Assume that the distribution of pressure in space is given by $p(x, y, z) = F(x^2 + y^2 + z^2)$, where $F$ is some differentiable function of one variable.
a) By computing $\nabla p$, show that a particle in space evolving according to the ordinary differential equation $$\mathbf{r}'(t) = −\nabla p(\mathbf{r}(t))$$ either remains stationary, or moves in a radial direction, i.e. directly towards or away from the origin $(x, y, z) = (0, 0, 0)$.
b) Find the trajectory of the particle in the particular case where $F(u) = u$ and at time $0$, the particle is at $\mathbf{r}(0) = \mathbf{R} = (R_1, R_2, R_3) \in \mathbb{R}^3$.
The main part of the question I don't understand is where to begin. I also don't fully understand how to take the gradient of a parametrised curve.
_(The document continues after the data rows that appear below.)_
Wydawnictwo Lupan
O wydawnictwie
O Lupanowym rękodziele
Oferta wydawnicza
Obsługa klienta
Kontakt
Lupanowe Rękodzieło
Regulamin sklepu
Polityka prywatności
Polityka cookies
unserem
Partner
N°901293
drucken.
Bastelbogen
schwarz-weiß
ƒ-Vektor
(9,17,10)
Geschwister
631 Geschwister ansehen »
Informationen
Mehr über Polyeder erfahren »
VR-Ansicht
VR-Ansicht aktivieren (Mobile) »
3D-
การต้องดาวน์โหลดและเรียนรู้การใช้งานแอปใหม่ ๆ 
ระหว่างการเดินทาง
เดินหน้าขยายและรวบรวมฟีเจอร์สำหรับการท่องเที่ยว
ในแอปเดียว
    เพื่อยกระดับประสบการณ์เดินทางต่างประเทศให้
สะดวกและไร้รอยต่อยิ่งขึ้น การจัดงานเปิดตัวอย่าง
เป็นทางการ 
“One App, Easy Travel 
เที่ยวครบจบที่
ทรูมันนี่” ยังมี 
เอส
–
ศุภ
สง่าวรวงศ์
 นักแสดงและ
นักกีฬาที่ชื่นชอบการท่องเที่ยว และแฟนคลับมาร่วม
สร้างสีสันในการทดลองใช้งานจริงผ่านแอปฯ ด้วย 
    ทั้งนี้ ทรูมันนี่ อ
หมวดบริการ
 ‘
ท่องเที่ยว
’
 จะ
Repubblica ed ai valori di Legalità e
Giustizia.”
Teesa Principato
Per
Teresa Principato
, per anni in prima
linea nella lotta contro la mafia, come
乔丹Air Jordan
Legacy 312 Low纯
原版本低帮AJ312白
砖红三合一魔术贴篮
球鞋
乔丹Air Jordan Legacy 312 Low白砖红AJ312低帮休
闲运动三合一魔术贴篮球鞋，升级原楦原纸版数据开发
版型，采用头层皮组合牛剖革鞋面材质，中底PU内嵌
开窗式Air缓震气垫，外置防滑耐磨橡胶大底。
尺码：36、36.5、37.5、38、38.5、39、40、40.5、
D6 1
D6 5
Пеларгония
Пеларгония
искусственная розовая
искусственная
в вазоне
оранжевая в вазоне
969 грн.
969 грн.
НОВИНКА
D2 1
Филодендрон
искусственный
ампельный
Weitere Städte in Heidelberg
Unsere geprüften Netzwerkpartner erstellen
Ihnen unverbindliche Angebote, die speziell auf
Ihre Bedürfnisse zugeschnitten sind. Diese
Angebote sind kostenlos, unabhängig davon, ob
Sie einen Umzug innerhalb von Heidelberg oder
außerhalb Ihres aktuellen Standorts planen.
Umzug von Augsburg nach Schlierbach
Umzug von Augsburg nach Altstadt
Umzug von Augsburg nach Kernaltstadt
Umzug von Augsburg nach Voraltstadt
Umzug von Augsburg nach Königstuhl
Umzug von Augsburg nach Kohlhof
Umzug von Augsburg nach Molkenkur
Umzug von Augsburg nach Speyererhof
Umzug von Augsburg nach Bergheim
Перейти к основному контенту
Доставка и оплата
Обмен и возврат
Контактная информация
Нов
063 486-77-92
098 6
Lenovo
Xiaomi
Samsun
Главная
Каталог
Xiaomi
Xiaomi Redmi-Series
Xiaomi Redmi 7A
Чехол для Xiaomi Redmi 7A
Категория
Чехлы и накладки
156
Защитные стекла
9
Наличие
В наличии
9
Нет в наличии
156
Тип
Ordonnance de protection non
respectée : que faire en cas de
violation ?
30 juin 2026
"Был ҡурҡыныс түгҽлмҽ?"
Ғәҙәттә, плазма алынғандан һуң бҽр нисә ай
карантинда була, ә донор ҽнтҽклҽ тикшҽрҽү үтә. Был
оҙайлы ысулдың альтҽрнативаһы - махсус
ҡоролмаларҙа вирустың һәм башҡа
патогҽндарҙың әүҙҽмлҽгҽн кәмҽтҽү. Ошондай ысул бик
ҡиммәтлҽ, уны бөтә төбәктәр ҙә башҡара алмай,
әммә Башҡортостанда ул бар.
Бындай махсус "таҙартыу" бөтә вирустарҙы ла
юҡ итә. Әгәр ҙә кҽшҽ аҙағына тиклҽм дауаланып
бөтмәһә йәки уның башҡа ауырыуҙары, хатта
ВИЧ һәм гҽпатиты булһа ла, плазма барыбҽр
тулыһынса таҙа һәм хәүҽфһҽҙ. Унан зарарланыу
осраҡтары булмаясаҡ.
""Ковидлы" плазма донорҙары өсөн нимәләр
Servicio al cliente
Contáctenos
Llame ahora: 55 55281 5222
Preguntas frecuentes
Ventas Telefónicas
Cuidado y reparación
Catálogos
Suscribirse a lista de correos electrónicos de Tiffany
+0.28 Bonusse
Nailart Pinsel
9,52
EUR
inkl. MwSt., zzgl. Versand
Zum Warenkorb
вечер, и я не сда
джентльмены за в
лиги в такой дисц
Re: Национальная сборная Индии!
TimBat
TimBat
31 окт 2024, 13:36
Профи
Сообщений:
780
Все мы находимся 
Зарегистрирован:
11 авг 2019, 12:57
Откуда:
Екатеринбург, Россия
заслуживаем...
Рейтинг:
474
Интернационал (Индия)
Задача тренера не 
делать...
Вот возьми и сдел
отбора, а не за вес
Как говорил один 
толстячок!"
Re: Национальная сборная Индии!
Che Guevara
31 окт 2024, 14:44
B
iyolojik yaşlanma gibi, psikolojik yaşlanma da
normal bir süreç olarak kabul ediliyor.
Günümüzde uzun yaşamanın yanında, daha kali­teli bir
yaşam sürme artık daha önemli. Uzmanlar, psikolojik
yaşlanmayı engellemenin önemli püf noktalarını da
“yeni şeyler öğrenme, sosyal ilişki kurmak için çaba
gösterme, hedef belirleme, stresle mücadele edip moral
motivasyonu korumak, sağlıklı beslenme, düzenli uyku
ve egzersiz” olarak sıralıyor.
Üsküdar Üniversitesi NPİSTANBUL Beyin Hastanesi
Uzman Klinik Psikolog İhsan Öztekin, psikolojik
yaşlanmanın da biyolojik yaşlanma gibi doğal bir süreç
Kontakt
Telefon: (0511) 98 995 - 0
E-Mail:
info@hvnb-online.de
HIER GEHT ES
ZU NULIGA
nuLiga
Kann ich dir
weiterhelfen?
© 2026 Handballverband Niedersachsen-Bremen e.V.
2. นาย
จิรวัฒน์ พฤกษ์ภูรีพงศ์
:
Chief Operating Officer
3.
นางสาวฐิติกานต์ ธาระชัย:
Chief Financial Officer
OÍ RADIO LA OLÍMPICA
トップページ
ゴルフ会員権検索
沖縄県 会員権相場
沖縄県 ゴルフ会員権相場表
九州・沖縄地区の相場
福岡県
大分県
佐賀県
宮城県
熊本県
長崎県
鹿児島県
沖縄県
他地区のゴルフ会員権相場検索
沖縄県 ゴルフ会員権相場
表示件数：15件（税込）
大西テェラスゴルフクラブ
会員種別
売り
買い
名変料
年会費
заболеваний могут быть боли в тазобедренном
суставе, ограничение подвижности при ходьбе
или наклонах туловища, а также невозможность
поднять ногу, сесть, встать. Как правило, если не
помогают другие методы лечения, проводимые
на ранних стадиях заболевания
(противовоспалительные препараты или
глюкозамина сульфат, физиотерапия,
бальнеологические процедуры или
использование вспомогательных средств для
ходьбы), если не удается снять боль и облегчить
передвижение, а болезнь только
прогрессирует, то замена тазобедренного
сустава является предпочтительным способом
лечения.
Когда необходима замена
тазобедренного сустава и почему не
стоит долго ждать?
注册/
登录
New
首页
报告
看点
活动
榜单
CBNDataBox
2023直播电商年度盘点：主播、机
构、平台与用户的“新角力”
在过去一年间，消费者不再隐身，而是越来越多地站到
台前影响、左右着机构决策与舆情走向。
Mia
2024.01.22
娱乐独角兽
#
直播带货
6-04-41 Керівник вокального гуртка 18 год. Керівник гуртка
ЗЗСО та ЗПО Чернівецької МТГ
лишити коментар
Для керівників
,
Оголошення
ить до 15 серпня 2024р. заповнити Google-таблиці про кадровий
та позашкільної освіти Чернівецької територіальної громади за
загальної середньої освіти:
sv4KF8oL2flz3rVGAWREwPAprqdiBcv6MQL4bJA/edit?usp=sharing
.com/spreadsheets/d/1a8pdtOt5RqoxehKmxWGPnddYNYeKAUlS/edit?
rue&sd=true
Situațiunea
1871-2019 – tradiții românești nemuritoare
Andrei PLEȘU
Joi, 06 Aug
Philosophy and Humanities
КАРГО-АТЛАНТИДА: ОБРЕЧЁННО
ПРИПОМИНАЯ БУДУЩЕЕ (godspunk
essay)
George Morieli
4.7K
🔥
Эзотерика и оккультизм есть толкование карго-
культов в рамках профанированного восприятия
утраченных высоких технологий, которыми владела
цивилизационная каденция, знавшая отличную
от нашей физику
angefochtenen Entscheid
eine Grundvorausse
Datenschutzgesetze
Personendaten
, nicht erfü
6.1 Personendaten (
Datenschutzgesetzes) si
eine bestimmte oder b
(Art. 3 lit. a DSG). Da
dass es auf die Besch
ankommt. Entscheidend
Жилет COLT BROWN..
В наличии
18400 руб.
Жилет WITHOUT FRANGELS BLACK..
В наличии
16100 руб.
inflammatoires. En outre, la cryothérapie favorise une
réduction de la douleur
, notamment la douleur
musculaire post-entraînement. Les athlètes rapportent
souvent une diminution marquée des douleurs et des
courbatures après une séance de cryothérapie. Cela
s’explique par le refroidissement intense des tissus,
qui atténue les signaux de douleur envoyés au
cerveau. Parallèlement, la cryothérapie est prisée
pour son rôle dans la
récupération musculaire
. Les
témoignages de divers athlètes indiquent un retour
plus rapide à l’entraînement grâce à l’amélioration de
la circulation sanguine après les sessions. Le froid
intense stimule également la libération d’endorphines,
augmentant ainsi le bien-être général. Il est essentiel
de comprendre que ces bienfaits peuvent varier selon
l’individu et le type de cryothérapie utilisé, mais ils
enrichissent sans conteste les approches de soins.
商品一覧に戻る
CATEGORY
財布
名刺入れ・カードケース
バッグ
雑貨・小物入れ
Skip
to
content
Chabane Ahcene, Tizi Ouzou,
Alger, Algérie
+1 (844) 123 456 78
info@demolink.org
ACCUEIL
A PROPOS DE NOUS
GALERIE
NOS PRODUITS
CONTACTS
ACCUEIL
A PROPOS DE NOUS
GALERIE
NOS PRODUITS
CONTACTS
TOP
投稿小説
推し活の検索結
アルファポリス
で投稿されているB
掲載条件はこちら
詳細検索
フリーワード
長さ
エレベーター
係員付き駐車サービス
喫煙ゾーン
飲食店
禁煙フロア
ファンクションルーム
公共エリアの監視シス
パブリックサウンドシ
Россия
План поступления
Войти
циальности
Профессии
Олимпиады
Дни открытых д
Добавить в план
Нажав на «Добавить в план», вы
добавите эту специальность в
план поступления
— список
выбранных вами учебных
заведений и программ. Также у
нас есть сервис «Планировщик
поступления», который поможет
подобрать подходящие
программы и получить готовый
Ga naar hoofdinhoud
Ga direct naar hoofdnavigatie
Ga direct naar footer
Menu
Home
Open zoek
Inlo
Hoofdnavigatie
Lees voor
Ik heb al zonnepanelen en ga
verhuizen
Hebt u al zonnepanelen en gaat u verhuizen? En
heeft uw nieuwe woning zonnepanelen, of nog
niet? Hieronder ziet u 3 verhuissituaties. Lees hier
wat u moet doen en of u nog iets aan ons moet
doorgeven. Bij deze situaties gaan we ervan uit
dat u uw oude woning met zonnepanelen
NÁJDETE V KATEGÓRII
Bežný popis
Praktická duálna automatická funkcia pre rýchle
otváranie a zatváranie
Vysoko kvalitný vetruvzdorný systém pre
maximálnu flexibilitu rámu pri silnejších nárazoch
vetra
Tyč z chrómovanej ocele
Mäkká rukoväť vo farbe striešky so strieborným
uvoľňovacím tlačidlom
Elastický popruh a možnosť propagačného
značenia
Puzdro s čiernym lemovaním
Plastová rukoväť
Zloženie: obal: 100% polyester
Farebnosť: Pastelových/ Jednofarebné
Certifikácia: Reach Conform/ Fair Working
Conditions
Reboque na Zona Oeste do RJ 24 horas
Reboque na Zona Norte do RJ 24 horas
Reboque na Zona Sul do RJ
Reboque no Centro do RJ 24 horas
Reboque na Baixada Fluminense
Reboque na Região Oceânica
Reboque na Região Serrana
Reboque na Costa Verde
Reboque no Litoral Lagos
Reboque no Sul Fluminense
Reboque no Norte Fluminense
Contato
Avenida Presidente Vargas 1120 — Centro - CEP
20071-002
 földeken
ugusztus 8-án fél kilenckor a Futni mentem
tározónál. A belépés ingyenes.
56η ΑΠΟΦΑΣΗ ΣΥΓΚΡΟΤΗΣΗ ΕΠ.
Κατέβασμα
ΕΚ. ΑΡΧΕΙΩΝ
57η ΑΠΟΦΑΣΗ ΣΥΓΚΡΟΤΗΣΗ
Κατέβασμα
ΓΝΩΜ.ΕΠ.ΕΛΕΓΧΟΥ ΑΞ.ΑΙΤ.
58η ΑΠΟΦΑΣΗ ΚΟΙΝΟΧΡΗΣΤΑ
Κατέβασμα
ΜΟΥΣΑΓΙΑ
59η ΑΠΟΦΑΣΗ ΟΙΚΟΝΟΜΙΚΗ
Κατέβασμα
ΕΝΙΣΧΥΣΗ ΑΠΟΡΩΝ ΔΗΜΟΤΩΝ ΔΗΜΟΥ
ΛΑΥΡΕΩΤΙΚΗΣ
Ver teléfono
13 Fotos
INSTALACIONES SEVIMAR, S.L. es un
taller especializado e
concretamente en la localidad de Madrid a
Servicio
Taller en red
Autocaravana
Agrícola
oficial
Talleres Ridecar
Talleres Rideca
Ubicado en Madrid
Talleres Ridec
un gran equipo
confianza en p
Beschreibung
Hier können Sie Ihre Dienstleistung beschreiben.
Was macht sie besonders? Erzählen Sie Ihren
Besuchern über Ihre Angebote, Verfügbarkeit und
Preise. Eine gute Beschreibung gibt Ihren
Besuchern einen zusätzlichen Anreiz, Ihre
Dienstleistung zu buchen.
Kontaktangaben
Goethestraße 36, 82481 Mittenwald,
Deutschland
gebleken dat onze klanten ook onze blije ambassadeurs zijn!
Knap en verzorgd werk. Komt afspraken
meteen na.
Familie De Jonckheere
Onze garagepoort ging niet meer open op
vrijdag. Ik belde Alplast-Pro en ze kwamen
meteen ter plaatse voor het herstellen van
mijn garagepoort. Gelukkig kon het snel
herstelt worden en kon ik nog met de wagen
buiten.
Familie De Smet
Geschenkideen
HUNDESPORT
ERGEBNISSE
The abstract nature of the function $F$ also doesn't help either. I just need some guidance and further understanding of what the question is asking us to derive.
$\vec r'(t)=(x'(t),y'(t),z'(t))=$
$-(2xF'(u),2yF'(u),2zF'(u))$;
$\vec r'(t)=-2F'(u)\vec r,$ where $u:=x^2+y^2+z^2.$
Trajectory: $F'(u)=1$;
$\vec r'(t)=-(2 \cdot 1)\vec r$;
$\dfrac{d}{dt}(\vec r \cdot \vec r)=2\vec r \cdot \vec r'(t)=-4r^2$;
$\dfrac{d}{dt}(r^2)=-4r^2$
$\dfrac{d(r^2)}{r^2}=-4dt;$
Integrating :
$\log (r^2)-\log (r_0^2 )=-4(t-t_0).$
Recall: $\nabla =(\frac{\partial }{\partial x},\frac{\partial }{\partial y}, \frac{ \partial }{\partial z})$.
First component:
$\frac{\partial F(u)}{\partial x}= F'(u)\frac{\partial (x^2+y^2+z^2)}{\partial x}=$
$2xF'(u)$.